## TASK PROMPT:
Beginning at the line that contains "Segment <item>left heart", return every remaining line of the data below exactly; return nothing before it.

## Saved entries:

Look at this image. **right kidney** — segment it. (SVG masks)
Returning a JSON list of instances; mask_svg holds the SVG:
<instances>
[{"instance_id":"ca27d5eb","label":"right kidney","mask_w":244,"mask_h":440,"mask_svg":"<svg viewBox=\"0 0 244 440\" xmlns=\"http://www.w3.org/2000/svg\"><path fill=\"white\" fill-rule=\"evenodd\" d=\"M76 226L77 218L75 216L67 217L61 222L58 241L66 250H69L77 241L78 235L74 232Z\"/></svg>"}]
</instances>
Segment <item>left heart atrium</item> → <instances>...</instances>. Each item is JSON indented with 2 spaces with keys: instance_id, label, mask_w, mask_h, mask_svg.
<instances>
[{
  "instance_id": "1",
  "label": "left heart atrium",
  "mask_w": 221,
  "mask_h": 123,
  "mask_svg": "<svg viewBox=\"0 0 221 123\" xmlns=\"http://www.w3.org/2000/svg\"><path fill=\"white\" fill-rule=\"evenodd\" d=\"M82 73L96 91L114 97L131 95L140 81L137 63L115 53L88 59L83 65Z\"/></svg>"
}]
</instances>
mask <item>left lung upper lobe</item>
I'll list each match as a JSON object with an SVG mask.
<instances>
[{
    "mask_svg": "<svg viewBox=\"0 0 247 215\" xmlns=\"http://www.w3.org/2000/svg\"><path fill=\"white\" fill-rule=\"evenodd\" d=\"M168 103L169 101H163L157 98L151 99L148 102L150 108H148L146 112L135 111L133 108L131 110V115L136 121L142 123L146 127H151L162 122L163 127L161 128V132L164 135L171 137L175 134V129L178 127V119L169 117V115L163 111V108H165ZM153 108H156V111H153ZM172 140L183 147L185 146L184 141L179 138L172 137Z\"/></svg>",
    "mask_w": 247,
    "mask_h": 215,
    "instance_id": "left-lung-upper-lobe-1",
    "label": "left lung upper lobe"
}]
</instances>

## EXPECTED ANSWER:
Segment <item>left heart atrium</item> → <instances>...</instances>. Each item is JSON indented with 2 spaces with keys: instance_id, label, mask_w, mask_h, mask_svg.
<instances>
[{
  "instance_id": "1",
  "label": "left heart atrium",
  "mask_w": 221,
  "mask_h": 123,
  "mask_svg": "<svg viewBox=\"0 0 221 123\" xmlns=\"http://www.w3.org/2000/svg\"><path fill=\"white\" fill-rule=\"evenodd\" d=\"M82 73L96 91L114 97L131 95L140 81L137 63L115 53L88 59L83 65Z\"/></svg>"
}]
</instances>
mask <item>left lung upper lobe</item>
I'll list each match as a JSON object with an SVG mask.
<instances>
[{
    "mask_svg": "<svg viewBox=\"0 0 247 215\" xmlns=\"http://www.w3.org/2000/svg\"><path fill=\"white\" fill-rule=\"evenodd\" d=\"M168 103L169 101H163L157 98L151 99L148 102L150 108H148L146 112L135 111L133 108L131 110V115L136 121L142 123L146 127H151L162 122L163 127L161 128V132L164 135L171 137L175 134V129L178 127V119L169 117V115L163 111V108H165ZM153 108H156V111H153ZM172 140L183 147L185 146L184 141L179 138L172 137Z\"/></svg>",
    "mask_w": 247,
    "mask_h": 215,
    "instance_id": "left-lung-upper-lobe-1",
    "label": "left lung upper lobe"
}]
</instances>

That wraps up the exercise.